Llegar a ser místicos es hermoso. Es, además, un reto, una conquista, un esfuerzo: no hay mística sin ascética, sin disciplina, sin combate. Ver a Dios nos obliga a luchar cada día por ser buenos, ser honestos, ser “perfectos” (en la medida en que esto sea posible a nuestra condición humana).
El santo lucha día a día contra pasiones, contra egoísmos, contra miedos. Tiene que superar complejos, desterrar temores, agachar la cabeza (ayer, hoy y mañana) para pedir perdón, para cerrar las puertas de deseos alocados, para abrir horizontes de caridad en días de cansancio o de tristeza.
El camino se hace, a veces, cuesta arriba. Algunos parecen sucumbir. Es más fácil ceder a ese odio, dedicar un rato de descanso a la búsqueda de placeres intensos, aumentar la comida en el plato y acariciar por más tiempo un lecho de delicias huecas. Entonces necesitamos ver lo que gana el luchador, lo que obtiene quien dice no al egoísmo y sí a la entrega.

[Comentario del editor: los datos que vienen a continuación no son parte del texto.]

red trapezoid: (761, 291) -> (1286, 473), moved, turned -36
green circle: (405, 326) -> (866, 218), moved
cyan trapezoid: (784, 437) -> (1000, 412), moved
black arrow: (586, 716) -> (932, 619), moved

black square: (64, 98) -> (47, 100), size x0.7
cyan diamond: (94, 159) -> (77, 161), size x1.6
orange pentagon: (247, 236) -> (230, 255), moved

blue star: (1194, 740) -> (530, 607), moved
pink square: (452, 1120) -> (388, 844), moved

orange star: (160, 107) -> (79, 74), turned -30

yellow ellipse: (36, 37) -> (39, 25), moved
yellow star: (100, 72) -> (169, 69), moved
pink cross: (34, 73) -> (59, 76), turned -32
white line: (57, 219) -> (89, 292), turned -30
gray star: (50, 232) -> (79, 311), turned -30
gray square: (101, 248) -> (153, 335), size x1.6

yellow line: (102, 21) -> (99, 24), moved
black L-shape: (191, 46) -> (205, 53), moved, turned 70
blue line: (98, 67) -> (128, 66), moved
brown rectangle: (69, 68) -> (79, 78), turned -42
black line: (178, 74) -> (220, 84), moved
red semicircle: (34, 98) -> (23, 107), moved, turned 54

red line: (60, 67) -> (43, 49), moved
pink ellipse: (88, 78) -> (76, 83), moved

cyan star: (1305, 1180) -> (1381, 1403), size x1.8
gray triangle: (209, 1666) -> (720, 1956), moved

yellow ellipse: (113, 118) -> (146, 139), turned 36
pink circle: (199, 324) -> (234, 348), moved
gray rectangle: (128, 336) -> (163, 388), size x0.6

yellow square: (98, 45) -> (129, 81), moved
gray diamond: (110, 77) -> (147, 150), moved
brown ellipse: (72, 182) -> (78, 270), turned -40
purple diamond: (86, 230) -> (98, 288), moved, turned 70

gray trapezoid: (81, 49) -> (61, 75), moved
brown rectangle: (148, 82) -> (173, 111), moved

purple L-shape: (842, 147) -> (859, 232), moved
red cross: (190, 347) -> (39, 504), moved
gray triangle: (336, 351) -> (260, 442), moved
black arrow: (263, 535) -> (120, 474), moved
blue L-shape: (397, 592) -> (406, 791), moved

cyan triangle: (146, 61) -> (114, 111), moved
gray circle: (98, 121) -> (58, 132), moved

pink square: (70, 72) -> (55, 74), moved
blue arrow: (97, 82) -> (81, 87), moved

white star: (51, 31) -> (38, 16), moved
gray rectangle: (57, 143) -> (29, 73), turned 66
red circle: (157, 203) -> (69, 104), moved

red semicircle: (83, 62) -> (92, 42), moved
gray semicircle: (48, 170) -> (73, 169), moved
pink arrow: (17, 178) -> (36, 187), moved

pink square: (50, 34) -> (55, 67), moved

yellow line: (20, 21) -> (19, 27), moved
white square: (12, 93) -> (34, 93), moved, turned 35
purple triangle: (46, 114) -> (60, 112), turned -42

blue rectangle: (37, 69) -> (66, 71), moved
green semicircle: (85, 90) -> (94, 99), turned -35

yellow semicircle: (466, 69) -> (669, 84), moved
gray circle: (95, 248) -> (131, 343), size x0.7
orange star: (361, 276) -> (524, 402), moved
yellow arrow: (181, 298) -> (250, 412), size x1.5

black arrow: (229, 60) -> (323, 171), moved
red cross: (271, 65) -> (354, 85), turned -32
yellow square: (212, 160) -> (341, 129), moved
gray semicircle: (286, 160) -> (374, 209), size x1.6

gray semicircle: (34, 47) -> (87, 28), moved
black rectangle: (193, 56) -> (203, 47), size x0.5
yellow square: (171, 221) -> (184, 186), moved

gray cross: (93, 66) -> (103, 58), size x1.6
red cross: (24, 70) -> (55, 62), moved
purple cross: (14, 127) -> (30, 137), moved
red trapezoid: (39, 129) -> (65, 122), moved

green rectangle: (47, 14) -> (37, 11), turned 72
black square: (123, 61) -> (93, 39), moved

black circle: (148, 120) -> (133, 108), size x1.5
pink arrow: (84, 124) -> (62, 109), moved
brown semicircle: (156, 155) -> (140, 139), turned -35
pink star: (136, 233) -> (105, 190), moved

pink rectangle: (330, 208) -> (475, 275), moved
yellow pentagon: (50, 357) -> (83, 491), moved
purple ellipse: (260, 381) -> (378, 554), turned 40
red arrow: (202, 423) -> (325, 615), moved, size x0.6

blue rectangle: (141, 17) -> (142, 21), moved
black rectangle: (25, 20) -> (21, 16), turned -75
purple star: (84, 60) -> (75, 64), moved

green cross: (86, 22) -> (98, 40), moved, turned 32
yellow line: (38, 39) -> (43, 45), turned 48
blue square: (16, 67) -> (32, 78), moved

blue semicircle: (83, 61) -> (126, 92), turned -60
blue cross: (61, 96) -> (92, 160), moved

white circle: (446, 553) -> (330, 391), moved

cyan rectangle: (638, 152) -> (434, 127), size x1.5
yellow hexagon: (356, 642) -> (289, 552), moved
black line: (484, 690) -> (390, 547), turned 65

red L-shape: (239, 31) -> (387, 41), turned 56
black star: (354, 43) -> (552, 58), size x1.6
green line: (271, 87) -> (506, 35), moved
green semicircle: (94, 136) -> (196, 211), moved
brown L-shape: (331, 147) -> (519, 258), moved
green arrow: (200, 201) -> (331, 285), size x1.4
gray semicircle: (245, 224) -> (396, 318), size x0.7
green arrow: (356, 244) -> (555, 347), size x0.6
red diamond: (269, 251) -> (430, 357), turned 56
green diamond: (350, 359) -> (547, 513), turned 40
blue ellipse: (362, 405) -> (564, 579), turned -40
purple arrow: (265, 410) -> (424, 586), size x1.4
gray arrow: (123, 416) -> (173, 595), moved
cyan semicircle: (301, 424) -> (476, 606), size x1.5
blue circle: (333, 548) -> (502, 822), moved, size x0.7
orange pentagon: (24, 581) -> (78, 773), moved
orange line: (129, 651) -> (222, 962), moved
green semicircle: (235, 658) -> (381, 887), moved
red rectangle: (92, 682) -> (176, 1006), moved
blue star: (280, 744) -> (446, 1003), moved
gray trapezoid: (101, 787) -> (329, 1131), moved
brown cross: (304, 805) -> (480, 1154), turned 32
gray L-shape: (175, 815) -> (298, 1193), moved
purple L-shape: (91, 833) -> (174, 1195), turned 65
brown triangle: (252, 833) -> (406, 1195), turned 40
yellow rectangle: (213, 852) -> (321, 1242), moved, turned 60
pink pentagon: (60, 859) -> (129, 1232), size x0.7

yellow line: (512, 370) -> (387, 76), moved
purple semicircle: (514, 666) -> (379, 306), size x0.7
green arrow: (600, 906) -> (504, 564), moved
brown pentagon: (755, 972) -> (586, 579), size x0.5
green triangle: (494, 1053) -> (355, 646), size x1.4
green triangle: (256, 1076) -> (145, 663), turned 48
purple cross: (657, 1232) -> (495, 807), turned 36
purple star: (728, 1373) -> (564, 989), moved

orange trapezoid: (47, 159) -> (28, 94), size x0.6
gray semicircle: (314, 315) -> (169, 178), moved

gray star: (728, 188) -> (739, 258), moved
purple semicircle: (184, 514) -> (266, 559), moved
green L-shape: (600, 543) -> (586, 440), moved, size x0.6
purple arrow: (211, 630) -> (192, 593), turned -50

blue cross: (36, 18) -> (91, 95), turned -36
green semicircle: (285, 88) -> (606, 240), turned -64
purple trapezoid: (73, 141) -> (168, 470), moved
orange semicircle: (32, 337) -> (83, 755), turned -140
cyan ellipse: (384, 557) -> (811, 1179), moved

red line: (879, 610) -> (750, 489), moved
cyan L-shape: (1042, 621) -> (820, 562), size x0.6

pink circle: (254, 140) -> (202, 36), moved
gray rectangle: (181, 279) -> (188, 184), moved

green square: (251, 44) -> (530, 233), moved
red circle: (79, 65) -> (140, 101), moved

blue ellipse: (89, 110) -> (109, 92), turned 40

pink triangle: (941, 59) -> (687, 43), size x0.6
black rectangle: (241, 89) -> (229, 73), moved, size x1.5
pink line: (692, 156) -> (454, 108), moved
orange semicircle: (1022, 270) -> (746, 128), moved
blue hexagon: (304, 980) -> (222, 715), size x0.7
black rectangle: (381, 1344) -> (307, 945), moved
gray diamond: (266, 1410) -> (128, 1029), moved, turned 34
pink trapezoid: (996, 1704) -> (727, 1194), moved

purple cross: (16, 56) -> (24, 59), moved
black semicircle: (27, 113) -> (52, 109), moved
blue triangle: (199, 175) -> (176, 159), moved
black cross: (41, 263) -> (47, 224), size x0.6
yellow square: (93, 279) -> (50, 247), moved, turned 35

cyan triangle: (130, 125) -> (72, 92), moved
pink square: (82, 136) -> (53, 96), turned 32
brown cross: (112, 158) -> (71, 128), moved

Nos llena de entusiasmo descubrir la belleza de la vida de tantos santos que se levantan y que luchan, tal vez cansados pero no por ello menos decididos. Buscan a Dios, miran a Jesús crucificado, piensan en la alegría del Padre de los cielos que ve volver a casa a hombres débiles y sencillos, contemplativos y esforzados. Hombres que viven una profunda experiencia mística a través de la ascética de cada día.